From south to north, around the coast, up the middle, round the sides, in wheelchairs, on one leg, carrying heavy electrical goods, with no money, with a dog, with a horse, in the company of Ian Botham, each walk slightly more improbable than the last.
He concedes that walking is the right pace for seeing the true England: "It is a micro-country, where everything is in the detail, and any speed of more than 5 mph means that most of what England has to offer must be missed."
However, instead
of walking, Aaronovitch chooses a similarly slow method of transport when he sets out to travel from London to the north of England in the summer of 1999. He decides to go by kayak.
(And just in case you're curious: the title
Paddling to Jerusalem comes from a William Blake poem, "
And did those feet in ancient time," and the patriotic hymn "Jerusalem" it inspired, both of which retell an apocryphal tale of Jesus visiting England.)
Aaronovitch's accounts of his lack of athletic prowess in training for the trip are hilarious. In fact, I went to the effort of tracking down the one copy of the out-of-print book in the Ottawa Public Library system solely because he gave an hysterical account of his adventures at the keynote address of the
Travel Media Association of Canada's annual general meeting last March.
And there are laugh-out-loud moments throughout the book, too.

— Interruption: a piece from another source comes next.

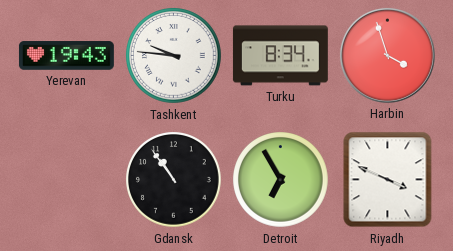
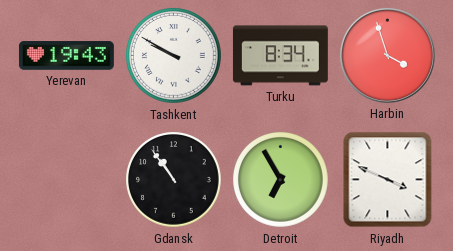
Tashkent: 9:46 -> 9:50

Along England's quiet canals and surprisingly challenging rivers, he runs into tattooed anglers and chatty lock keepers, delves into the novels of Georgette Heyer in dusty country inns, and develops a titanic loathing for swans. He's also a self-confessed history nerd, and the book is sprinkled with tales both funny and horrifying about everyone from 12th-century monarch
King John to 20th-century prime minister
Stanley Baldwin.
But at its heart, it's a more reflective book than I was expecting. Aaronovitch sets out on the journey for a few reasons. One of them is his self-proclaimed wish to transform himself from grouchy, stressed "Mr. Stormy" to cheerful, relaxed "Mr. Sunny." Even more than that, though, he is trying to come to terms with the death of his father the previous year. Father and son had a complicated relationship, which Aaronovitch slowly and skilfully reveals to the reader.

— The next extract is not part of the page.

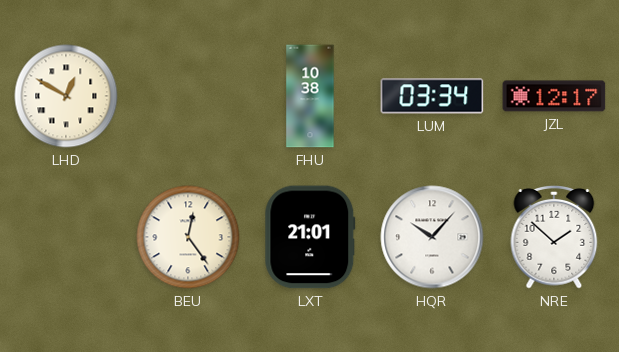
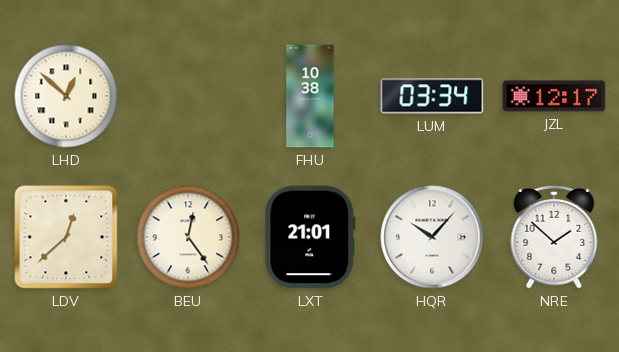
LHD: 12:50 -> 12:52
LDV: none -> 12:38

In the end, the kayaking trip--with its
tendonitis, rainstorms and rock-throwing urchins--is just the framework on which Aaronovitch hangs a much more personal tale. He gets to the heart of what makes him tick. In the process, he discovers the soul of his country as well.
Middle England is a land of saucy grannies, voyaging landladies...childhood museums, 50s' nostalgia, opticians, aromatherapists, steam railways, scented candles, shopping malls, computers, coffee cake, stress phalli, Man Utd supporters, rock festivals, soap opera behaviour, of young men driving too fast and waterside views...Of Midde Earth, middle management and Middlemarch. A country, for all the public pessimism, surprisingly unafraid about its future.

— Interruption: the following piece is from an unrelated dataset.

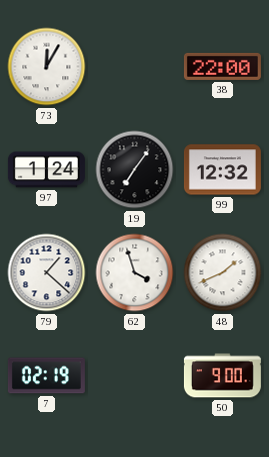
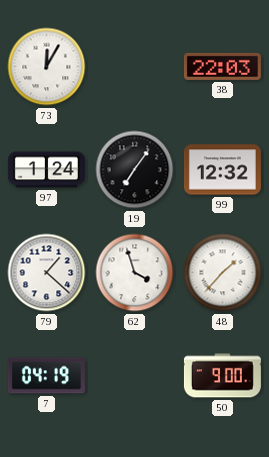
38: 22:00 -> 22:03
48: 1:41 -> 1:37
7: 02:19 -> 04:19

The book will be too introspective for some, too flippant for others, and too full of historical asides for many. While I enjoyed it throughout, it took a long while to really grab me. Of necessity, any travel narrative in which most days follow the same pattern--wake up, paddle for four or five hours, negotiate locks and swans, tie up the boat, stay in some form of accommodation, eat a lonely dinner while observing the locals--is in danger of becoming monotonous, and Aaronovitch does fall into this trap a few times. But by the end, as his life story, his kayaking trip and the tale of England itself all came together, I found myself eagerly flipping pages to learn how it would all turn out.